2月28日に、SCERTS研究会(http://scerts.jp/)が主催する「第5回SCERTS研究会例会」に参加してきました。

SCERTSモデルとは、「自閉症スペクトラム障害のある人たちの社会コミュニケーションや情動調整の能力を支援するための包括的、学際的アプローチ」です。

 

その開発を主に担ったアメリカのプリザント博士の著作、「UNIQUELY HUMAN」を少し前に読んで、いいなあと思っていたため、今回そのSCERTSの研究会が開催されることを知って、専門家でも関係者でもないけれど、思い切って、いち当事者・保護者として乗り込んできました。たいへん勉強になりました。

 

さて、そのSCERTS研究会のツイッターアカウント(@ScertsCollegium)で先日、こちらの記事が紹介されていました。 http://wrvo.org/post/what-having-autism-really-means-comparing-perceptions#stream/0

 

アメリカのヘルスケアに関する情報を取り上げるラジオプログラムでプリザント博士がインタビューに答えた内容が、記事にまとめられたもののようです。

 

「UNIQUELY HUMAN」は良い本なので、内容や著者に関することが少しでもご紹介できればなあ、と思い、今回この記事を訳してみました。

 

《注》

※分かりにくかったり、読みにくくなりそうな部分は一部、省略したり意訳したりしています。

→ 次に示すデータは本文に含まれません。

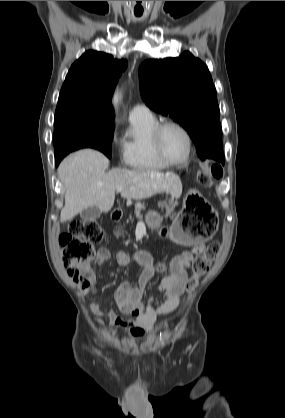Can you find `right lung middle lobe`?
<instances>
[{"label": "right lung middle lobe", "mask_w": 285, "mask_h": 418, "mask_svg": "<svg viewBox=\"0 0 285 418\" xmlns=\"http://www.w3.org/2000/svg\"><path fill=\"white\" fill-rule=\"evenodd\" d=\"M114 117L107 113L77 108H56L54 117L55 159L81 148H95L111 158Z\"/></svg>", "instance_id": "1"}]
</instances>
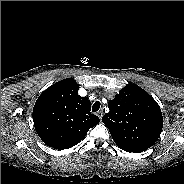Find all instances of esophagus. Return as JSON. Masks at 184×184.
<instances>
[{
	"label": "esophagus",
	"instance_id": "1",
	"mask_svg": "<svg viewBox=\"0 0 184 184\" xmlns=\"http://www.w3.org/2000/svg\"><path fill=\"white\" fill-rule=\"evenodd\" d=\"M103 114H104L103 110L97 112V115L100 119L102 118Z\"/></svg>",
	"mask_w": 184,
	"mask_h": 184
}]
</instances>
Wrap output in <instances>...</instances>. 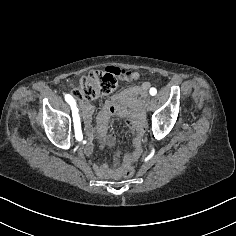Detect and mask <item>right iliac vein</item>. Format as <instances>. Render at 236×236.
Masks as SVG:
<instances>
[{
	"instance_id": "obj_1",
	"label": "right iliac vein",
	"mask_w": 236,
	"mask_h": 236,
	"mask_svg": "<svg viewBox=\"0 0 236 236\" xmlns=\"http://www.w3.org/2000/svg\"><path fill=\"white\" fill-rule=\"evenodd\" d=\"M78 112H79V115H80V118H81L80 120L82 121V120H83V119H82V118H83L82 112H81L80 110H79Z\"/></svg>"
}]
</instances>
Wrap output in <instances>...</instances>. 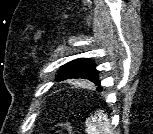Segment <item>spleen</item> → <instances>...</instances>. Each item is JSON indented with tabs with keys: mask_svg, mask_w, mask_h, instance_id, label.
Returning a JSON list of instances; mask_svg holds the SVG:
<instances>
[{
	"mask_svg": "<svg viewBox=\"0 0 153 134\" xmlns=\"http://www.w3.org/2000/svg\"><path fill=\"white\" fill-rule=\"evenodd\" d=\"M87 134H113L107 115L98 110L85 122Z\"/></svg>",
	"mask_w": 153,
	"mask_h": 134,
	"instance_id": "1",
	"label": "spleen"
}]
</instances>
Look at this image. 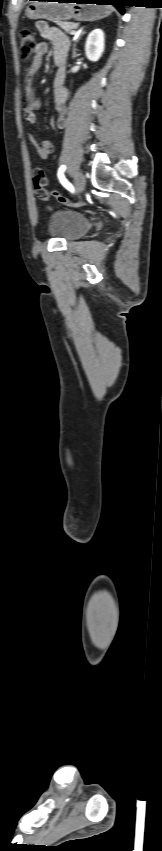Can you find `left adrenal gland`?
Wrapping results in <instances>:
<instances>
[{
  "instance_id": "a2214340",
  "label": "left adrenal gland",
  "mask_w": 162,
  "mask_h": 851,
  "mask_svg": "<svg viewBox=\"0 0 162 851\" xmlns=\"http://www.w3.org/2000/svg\"><path fill=\"white\" fill-rule=\"evenodd\" d=\"M85 33H86L85 31H81V33L79 34V36H78V38H77L76 42H75V43H74V45H73V55H72V57H73V58L77 57L76 44H77V42L80 40V38L82 37V35H84Z\"/></svg>"
}]
</instances>
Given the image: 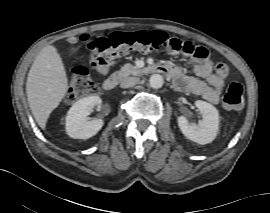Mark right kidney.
Returning <instances> with one entry per match:
<instances>
[{"instance_id": "right-kidney-1", "label": "right kidney", "mask_w": 270, "mask_h": 213, "mask_svg": "<svg viewBox=\"0 0 270 213\" xmlns=\"http://www.w3.org/2000/svg\"><path fill=\"white\" fill-rule=\"evenodd\" d=\"M102 100L99 96H89L75 102L66 116V133L74 139H88L102 128V119L88 120V115Z\"/></svg>"}]
</instances>
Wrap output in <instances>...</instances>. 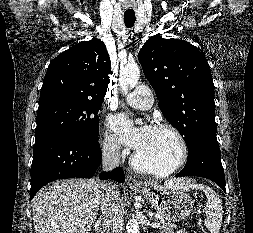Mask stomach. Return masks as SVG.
I'll return each instance as SVG.
<instances>
[{
    "label": "stomach",
    "instance_id": "obj_1",
    "mask_svg": "<svg viewBox=\"0 0 253 233\" xmlns=\"http://www.w3.org/2000/svg\"><path fill=\"white\" fill-rule=\"evenodd\" d=\"M138 191L149 201L157 214L169 222L181 221L193 210L194 200L179 188L144 183Z\"/></svg>",
    "mask_w": 253,
    "mask_h": 233
}]
</instances>
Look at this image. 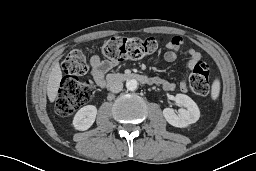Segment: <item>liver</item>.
<instances>
[{
  "label": "liver",
  "mask_w": 256,
  "mask_h": 171,
  "mask_svg": "<svg viewBox=\"0 0 256 171\" xmlns=\"http://www.w3.org/2000/svg\"><path fill=\"white\" fill-rule=\"evenodd\" d=\"M61 78H62L61 68L59 66V63L55 62L49 74V79L47 84V95L50 102H54L57 97Z\"/></svg>",
  "instance_id": "1"
}]
</instances>
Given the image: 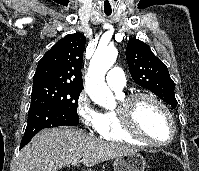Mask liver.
Listing matches in <instances>:
<instances>
[{
    "label": "liver",
    "mask_w": 199,
    "mask_h": 171,
    "mask_svg": "<svg viewBox=\"0 0 199 171\" xmlns=\"http://www.w3.org/2000/svg\"><path fill=\"white\" fill-rule=\"evenodd\" d=\"M137 153L126 145L107 142L69 126L43 129L19 153L16 171H58L75 159L91 167L121 155Z\"/></svg>",
    "instance_id": "liver-1"
}]
</instances>
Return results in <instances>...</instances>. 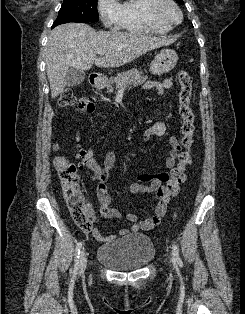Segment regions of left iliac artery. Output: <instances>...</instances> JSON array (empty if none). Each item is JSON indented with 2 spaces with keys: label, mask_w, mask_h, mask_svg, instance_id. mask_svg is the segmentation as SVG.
Returning a JSON list of instances; mask_svg holds the SVG:
<instances>
[{
  "label": "left iliac artery",
  "mask_w": 245,
  "mask_h": 314,
  "mask_svg": "<svg viewBox=\"0 0 245 314\" xmlns=\"http://www.w3.org/2000/svg\"><path fill=\"white\" fill-rule=\"evenodd\" d=\"M172 256H173L174 260H176V262L179 264V266L183 265V262L180 258V255H179L178 247L175 244L172 245Z\"/></svg>",
  "instance_id": "1"
}]
</instances>
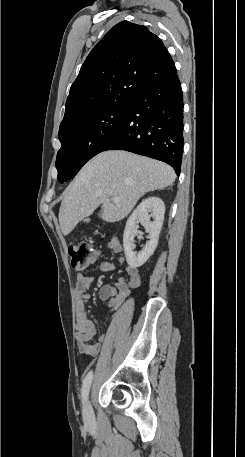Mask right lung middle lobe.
<instances>
[{"label":"right lung middle lobe","instance_id":"dd1d6c3e","mask_svg":"<svg viewBox=\"0 0 245 457\" xmlns=\"http://www.w3.org/2000/svg\"><path fill=\"white\" fill-rule=\"evenodd\" d=\"M131 100H118L76 116L60 125L58 180L72 179L81 167L111 141L125 119Z\"/></svg>","mask_w":245,"mask_h":457}]
</instances>
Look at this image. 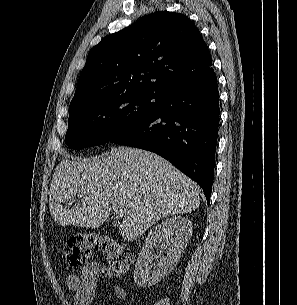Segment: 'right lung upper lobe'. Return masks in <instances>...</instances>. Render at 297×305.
Instances as JSON below:
<instances>
[{"mask_svg":"<svg viewBox=\"0 0 297 305\" xmlns=\"http://www.w3.org/2000/svg\"><path fill=\"white\" fill-rule=\"evenodd\" d=\"M213 72L208 47L192 21L183 14L156 12L91 49L69 110L126 92L159 94Z\"/></svg>","mask_w":297,"mask_h":305,"instance_id":"1","label":"right lung upper lobe"}]
</instances>
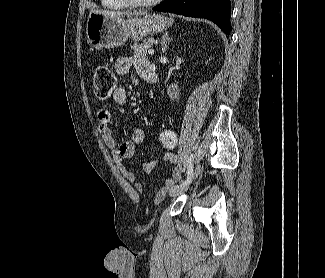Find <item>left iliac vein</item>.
I'll use <instances>...</instances> for the list:
<instances>
[{
    "mask_svg": "<svg viewBox=\"0 0 325 278\" xmlns=\"http://www.w3.org/2000/svg\"><path fill=\"white\" fill-rule=\"evenodd\" d=\"M199 173H200V165H198L196 167V170H195V173H194V176H193L192 179H195L198 176ZM191 182H192V180H191ZM190 183L187 184V185H181L180 184V185H176V186L172 187L170 189V191H169V195L172 196V197H175V196H178V195L182 194L183 192H185L189 188Z\"/></svg>",
    "mask_w": 325,
    "mask_h": 278,
    "instance_id": "1",
    "label": "left iliac vein"
}]
</instances>
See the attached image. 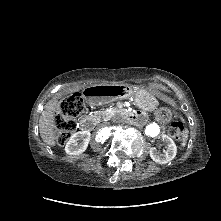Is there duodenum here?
Returning a JSON list of instances; mask_svg holds the SVG:
<instances>
[{"label":"duodenum","instance_id":"1","mask_svg":"<svg viewBox=\"0 0 221 221\" xmlns=\"http://www.w3.org/2000/svg\"><path fill=\"white\" fill-rule=\"evenodd\" d=\"M125 94V88L122 86H105L97 87L90 86L86 90V97L93 103L109 102L115 99L116 96ZM115 114L122 118H127L133 123H140L143 121V115L139 111H125L122 108H116ZM94 118L92 116L84 117L80 120V127L82 131L88 132L92 129Z\"/></svg>","mask_w":221,"mask_h":221}]
</instances>
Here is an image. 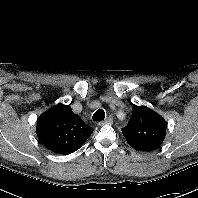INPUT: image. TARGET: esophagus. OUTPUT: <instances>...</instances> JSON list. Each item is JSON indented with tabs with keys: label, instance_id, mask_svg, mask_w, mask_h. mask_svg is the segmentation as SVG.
Returning a JSON list of instances; mask_svg holds the SVG:
<instances>
[{
	"label": "esophagus",
	"instance_id": "1",
	"mask_svg": "<svg viewBox=\"0 0 198 198\" xmlns=\"http://www.w3.org/2000/svg\"><path fill=\"white\" fill-rule=\"evenodd\" d=\"M105 124H110V125L113 124V118L112 117H108L106 120L98 122L99 126H103Z\"/></svg>",
	"mask_w": 198,
	"mask_h": 198
}]
</instances>
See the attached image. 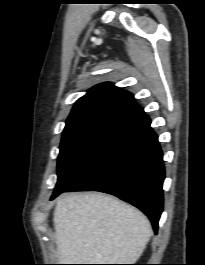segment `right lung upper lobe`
<instances>
[{"label": "right lung upper lobe", "mask_w": 205, "mask_h": 265, "mask_svg": "<svg viewBox=\"0 0 205 265\" xmlns=\"http://www.w3.org/2000/svg\"><path fill=\"white\" fill-rule=\"evenodd\" d=\"M144 114L130 92L109 82L102 83L77 100L66 121L63 134L101 124L127 127Z\"/></svg>", "instance_id": "cb5924a9"}]
</instances>
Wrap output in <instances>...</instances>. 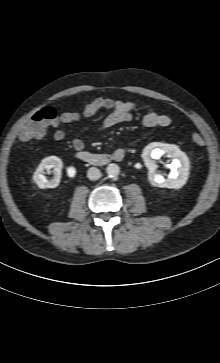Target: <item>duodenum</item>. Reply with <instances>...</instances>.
I'll list each match as a JSON object with an SVG mask.
<instances>
[{"label": "duodenum", "instance_id": "duodenum-1", "mask_svg": "<svg viewBox=\"0 0 220 363\" xmlns=\"http://www.w3.org/2000/svg\"><path fill=\"white\" fill-rule=\"evenodd\" d=\"M77 156L81 161L85 163L101 167L109 164L110 162L122 161L125 157V151L123 149H118L112 154L81 151L78 152Z\"/></svg>", "mask_w": 220, "mask_h": 363}]
</instances>
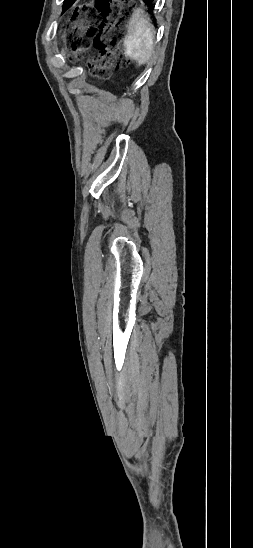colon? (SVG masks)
Masks as SVG:
<instances>
[{"label":"colon","mask_w":253,"mask_h":548,"mask_svg":"<svg viewBox=\"0 0 253 548\" xmlns=\"http://www.w3.org/2000/svg\"><path fill=\"white\" fill-rule=\"evenodd\" d=\"M134 8L132 0H91L76 8L68 49L73 58H79L94 45L99 51L90 64L94 77L107 79L113 70L129 64L120 43Z\"/></svg>","instance_id":"5ec220e1"}]
</instances>
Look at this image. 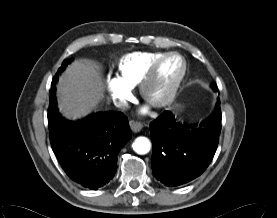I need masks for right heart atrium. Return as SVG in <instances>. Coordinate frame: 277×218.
Listing matches in <instances>:
<instances>
[{
  "label": "right heart atrium",
  "mask_w": 277,
  "mask_h": 218,
  "mask_svg": "<svg viewBox=\"0 0 277 218\" xmlns=\"http://www.w3.org/2000/svg\"><path fill=\"white\" fill-rule=\"evenodd\" d=\"M107 85L114 100L124 102L131 93L130 87L119 76L109 74L107 77Z\"/></svg>",
  "instance_id": "right-heart-atrium-1"
}]
</instances>
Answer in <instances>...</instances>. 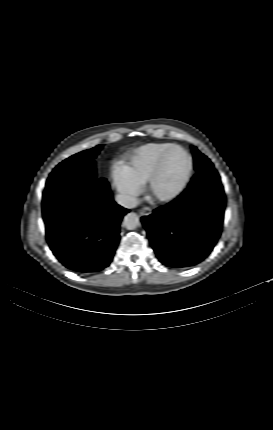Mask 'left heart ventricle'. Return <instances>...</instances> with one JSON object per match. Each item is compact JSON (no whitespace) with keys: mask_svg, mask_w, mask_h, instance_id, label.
Returning a JSON list of instances; mask_svg holds the SVG:
<instances>
[{"mask_svg":"<svg viewBox=\"0 0 273 430\" xmlns=\"http://www.w3.org/2000/svg\"><path fill=\"white\" fill-rule=\"evenodd\" d=\"M188 162L184 154L179 150H173L167 156L161 175L156 185L159 194L171 192L182 180Z\"/></svg>","mask_w":273,"mask_h":430,"instance_id":"obj_1","label":"left heart ventricle"}]
</instances>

※“people with autism/the disorder”は、統一して「自閉症者」と訳しています。

※記事の中盤に挿入された音声ファイル(プリザント博士へのインタビュー)があり、その内容と記事本文で重複しているところは省略しています。

※音声ファイル中で、記事本文では言及していない、医療に関わる財政的な問題や、診断が増えているのか自閉症が増えているのか、といった議論についてのトピックは省略しています。

※記事タイトルの一部の訳がうまく思いつかず、dicegeist@dicegeistさんに相談させていただきました!ありがとうございました。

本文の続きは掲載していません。